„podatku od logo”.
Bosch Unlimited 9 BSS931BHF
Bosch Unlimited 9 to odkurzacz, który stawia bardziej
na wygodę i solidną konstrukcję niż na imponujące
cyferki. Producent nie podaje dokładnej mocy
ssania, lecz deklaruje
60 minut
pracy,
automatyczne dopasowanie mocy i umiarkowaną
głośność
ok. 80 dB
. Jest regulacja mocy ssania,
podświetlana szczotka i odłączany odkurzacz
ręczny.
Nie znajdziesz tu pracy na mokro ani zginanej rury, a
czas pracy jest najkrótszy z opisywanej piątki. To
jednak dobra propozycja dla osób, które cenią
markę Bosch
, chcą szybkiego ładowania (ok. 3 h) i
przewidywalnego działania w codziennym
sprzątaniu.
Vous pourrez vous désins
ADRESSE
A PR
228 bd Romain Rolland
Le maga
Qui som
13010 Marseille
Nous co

^^^^^^^^^^^^^^^^

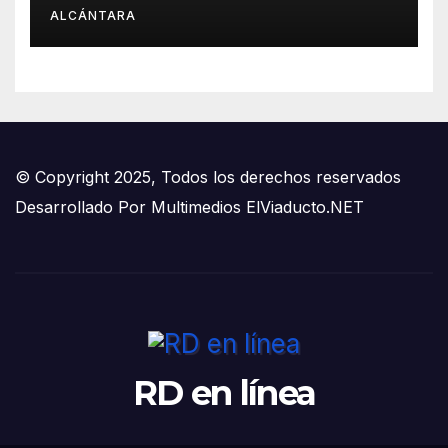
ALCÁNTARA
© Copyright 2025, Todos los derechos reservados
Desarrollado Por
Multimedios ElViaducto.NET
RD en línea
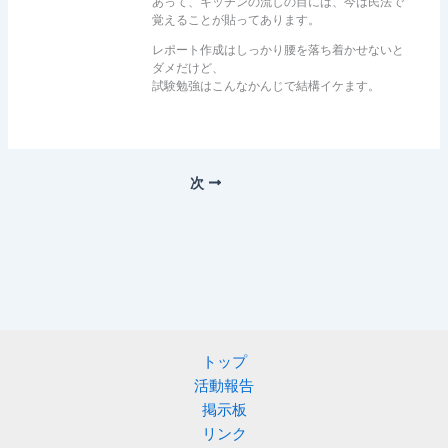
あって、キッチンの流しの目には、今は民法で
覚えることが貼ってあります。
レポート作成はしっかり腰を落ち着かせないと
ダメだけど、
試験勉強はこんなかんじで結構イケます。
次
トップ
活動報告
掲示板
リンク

^^^^^^^^^^^^^^^^

TASK OBJECTIVE |
Output the number of lines above holding the word "Unlimited", and nothing besides it.

SOLUTION TO THE EXERCISE |
2